And each of us can do something about it right here and now, as Francis reminds us, “War must be stopped in our hearts before it reaches the front. Hatred must be eradicated from hearts before it is too late, with dialogue, negotiation, listening, diplomatic skills and creativity, far-sighted policies capable of building a new system of coexistence not based on weapons and their power, on intimidation.”


Don’t burn bridges

The Pope has been criticized for never directly naming Russia or Putin, responding in an interview with Argentine daily La Nación on 21 April: “I am ready to do everything to stop the war… The Pope never names a head of state, let alone a country that is superior to its head of state.” Of a possible meeting with Patriarch Kirill of Moscow, he says: “I regret that the Vatican had to cancel the second meeting with Patriarch Kirill that we had planned for June in Jerusalem. However, our diplomacy felt that our meeting at this time could lead to great confusion.” While he does not want to lose the opportunity to talk to those who have the power to end the violence, he also does not want to contribute to diluting responsibility for the madness of war.

The Vatican does not hold a strong hand in brokering peace. The papacy is not seen as a neutral mediator in Russia. The Russian Orthodox Church views Catholics as schismatics and heretics; indeed, the Pope has good relations with the Metropolitan of Tsarigrad, not Moscow. On the contrary, Francis’ efforts to renew the Church and Christianity are seen as yet another manifestation of the decadent decline of the West and a move away from “truly Christian” roots. Francis has long had a desire to travel to Russia, but his visit is blocked as undesirable by the Orthodox Church in particular.

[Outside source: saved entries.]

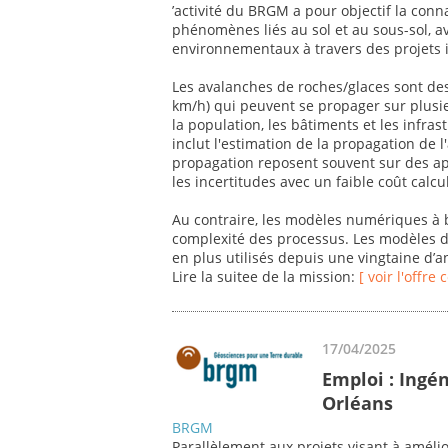
’activité du BRGM a pour objectif la con
phénomènes liés au sol et au sous-sol, 
environnementaux à travers des projets i
Les avalanches de roches/glaces sont des
km/h) qui peuvent se propager sur plusi
la population, les bâtiments et les infras
inclut l'estimation de la propagation de 
propagation reposent souvent sur des a
les incertitudes avec un faible coût calcu
Au contraire, les modèles numériques à 
complexité des processus. Les modèles d
en plus utilisés depuis une vingtaine d’
Lire la suitee de la mission:
[ voir l'offre
17/04/2025
Emploi : Ingén
Orléans
BRGM
Parallèlement aux projets visant à améli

But online meetings with Kirill are of similar importance to Francis’ meetings with some Islamic religious authorities. One cannot expect immediate progress in relations, and Francis’ helpfulness is not often reciprocated to the same extent. The Christian is called to be a peacemaker, and that is what Francis is trying to do. He gives himself to the other side. The various zealots and bullies then have at least the difficult task of portraying Catholics and the West as bitter enemies, when the Pope himself seeks dialogue and goes to them, talks to them, shows his respect

So can Pope Francis do more, overtly or covertly, to end the war and for Ukraine? I guess we can only really judge that fairly in hindsight. But it is already clear that he is giving everything he can and should to the cause of peace and to helping the beleaguered Ukrainian people, and that in doing so he is going far beyond the actions of his predecessors.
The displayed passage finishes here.